Artistic director Paddy Mayter not only brings alive the theme of “lost illusions, of bitter wisdom and fragile — though stubborn — hope” but he also gives the most contemporary interpretation to the play, not by adding and deleting any thematic element but through stage visuals. The play moves towards the denouement, Prospero prepares to leave the stage. He bids farewell to Caliban, a savage and deformed slave. He has already granted liberty to Ariel, an airy spirit who has fulfilled all his missions. Alone on the stage, Caliban takes hold of the magic book of Prospero he has left behind and moves up on a raised platform, examines the book, tears apart its pages and consigns them to flames. This image indicates that Prospero has occupied this island as a colonialist. Now its rightful inhabitant, Caliban, has retaken it. It is the end of the era of colonialism. Now Caliban is a free man on top of the world — this is not the Indian Tempest alone but universal, and Shakespeare is our contemporary indeed.
The director has reinforced this interpretation through several visuals. Caliban has never reconciled with his slavery and has never forgotten that he is a rightful inhabitant of this island. In a crude and grotesque manner, he along with Stephano the drunkard and Trinulo the clown make an abortive attempt at Prospero’s life to liberate the occupied island.
The set designed by Fredricka Hayter gives the illusion of a desert, integrating with other elements to form an artistic whole. The use of a screen provides the the viewer the opportunity to watch what is happening in Prospero’s cell. The wedding scene between Miranda, the daughter of Prospero, and Ferdinand, son to the King of Naples, is aesthetically delightful. Thanks to the choreography by Zbigniew Szumski, who has also designed lighting, the wedding celebration scene acquires a haunting beauty. The weird creatures in masks, the menacing sounds and the stylised lighting evoke an enchanted world that is ruled by Prospero with the services rendered by his slave Arial, who remains invisible to other creatures. One raised platform is used to enact some of the vital dramatic sequences.
One of the metaphoric features of the stage design is that a huge circle is drawn on the centre stage, on which most of the action takes place, making viewing very effective. The circle is suggestive of the clock. Prospero, the rightful Duke of Milan who was dethroned by his own brother, Antonio, has now regained his dukedom. Alonso, King of Naples, has found his son Ferdinand who was lost in the storm, and Ferdinand has married beautiful Miranda. The storm is over.

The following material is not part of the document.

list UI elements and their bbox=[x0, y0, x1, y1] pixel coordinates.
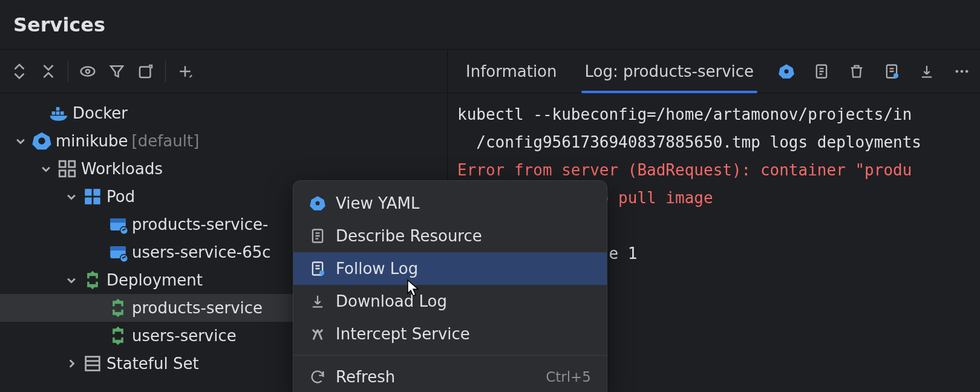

The entire action is set afoot with the application of Prospero’s magical power. Now that he has achieved his worldly ambition, the moral order has been established, and Prospero renounces his magic powers, saying, “I’ll break my staff. Bury it certain fathoms in the earth.”
Reghoothaman Damodaran Pillai as Prospero gives a powerful performance. With his long silvery hair, huge and flowing costumes, his gait and style of delivery, he makes his presence magnificent, bringing to the fore the ebb and flow of the wounded heart of a dethroned ruler with immense magical power.
Acquiring wisdom through the vicissitudes of life, he says in a clear and solemn voice, “…we are such stuff as dreams are made on; and our little life is rounded with sleep.” His Prospero comes down from the stage, moves towards the exit, symbolizing his quest for the spiritual bliss far away from the materialistic world. Kani Kusruti as Miranda is full of feminine charm, a living image of the innocence of a virgin.
Her scene with Ferdinand radiates with romantic beauty. Gopalkrishnan as Ariel and a dancer who performs at the wedding of Miranda is one of the superbly cast performers.